ACTIVITY: Return verbatim every line from the first line of the data below to the line that contains "дублируются на 10-дюймовом", inclusive, and no further.

---- TASK MATERIAL

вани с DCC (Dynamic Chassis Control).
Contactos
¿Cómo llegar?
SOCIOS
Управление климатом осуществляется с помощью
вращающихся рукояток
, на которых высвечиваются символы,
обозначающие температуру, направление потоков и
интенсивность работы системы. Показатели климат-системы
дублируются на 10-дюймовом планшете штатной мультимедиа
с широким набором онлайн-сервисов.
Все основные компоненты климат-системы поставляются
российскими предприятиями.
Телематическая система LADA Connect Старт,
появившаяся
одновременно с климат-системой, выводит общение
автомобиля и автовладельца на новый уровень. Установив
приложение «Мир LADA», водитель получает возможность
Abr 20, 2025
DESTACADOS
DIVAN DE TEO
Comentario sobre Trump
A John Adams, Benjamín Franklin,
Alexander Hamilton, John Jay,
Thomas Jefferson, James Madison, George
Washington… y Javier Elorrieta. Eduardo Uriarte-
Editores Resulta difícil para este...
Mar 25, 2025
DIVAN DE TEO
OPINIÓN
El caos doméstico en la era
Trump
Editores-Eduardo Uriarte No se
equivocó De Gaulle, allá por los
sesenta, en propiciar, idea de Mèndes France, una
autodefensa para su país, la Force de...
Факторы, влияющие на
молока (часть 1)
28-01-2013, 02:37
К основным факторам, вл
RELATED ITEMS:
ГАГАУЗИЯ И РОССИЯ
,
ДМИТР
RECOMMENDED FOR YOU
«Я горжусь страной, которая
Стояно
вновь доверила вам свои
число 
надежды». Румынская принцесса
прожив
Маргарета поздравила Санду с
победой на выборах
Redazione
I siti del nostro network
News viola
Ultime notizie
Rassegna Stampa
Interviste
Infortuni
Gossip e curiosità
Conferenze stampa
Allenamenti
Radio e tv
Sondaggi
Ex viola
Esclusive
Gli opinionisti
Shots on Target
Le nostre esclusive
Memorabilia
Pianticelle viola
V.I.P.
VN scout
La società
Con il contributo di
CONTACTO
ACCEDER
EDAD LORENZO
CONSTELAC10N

--------

EXPECTED OUTPUT:
вани с DCC (Dynamic Chassis Control).
Contactos
¿Cómo llegar?
SOCIOS
Управление климатом осуществляется с помощью
вращающихся рукояток
, на которых высвечиваются символы,
обозначающие температуру, направление потоков и
интенсивность работы системы. Показатели климат-системы
дублируются на 10-дюймовом планшете штатной мультимедиа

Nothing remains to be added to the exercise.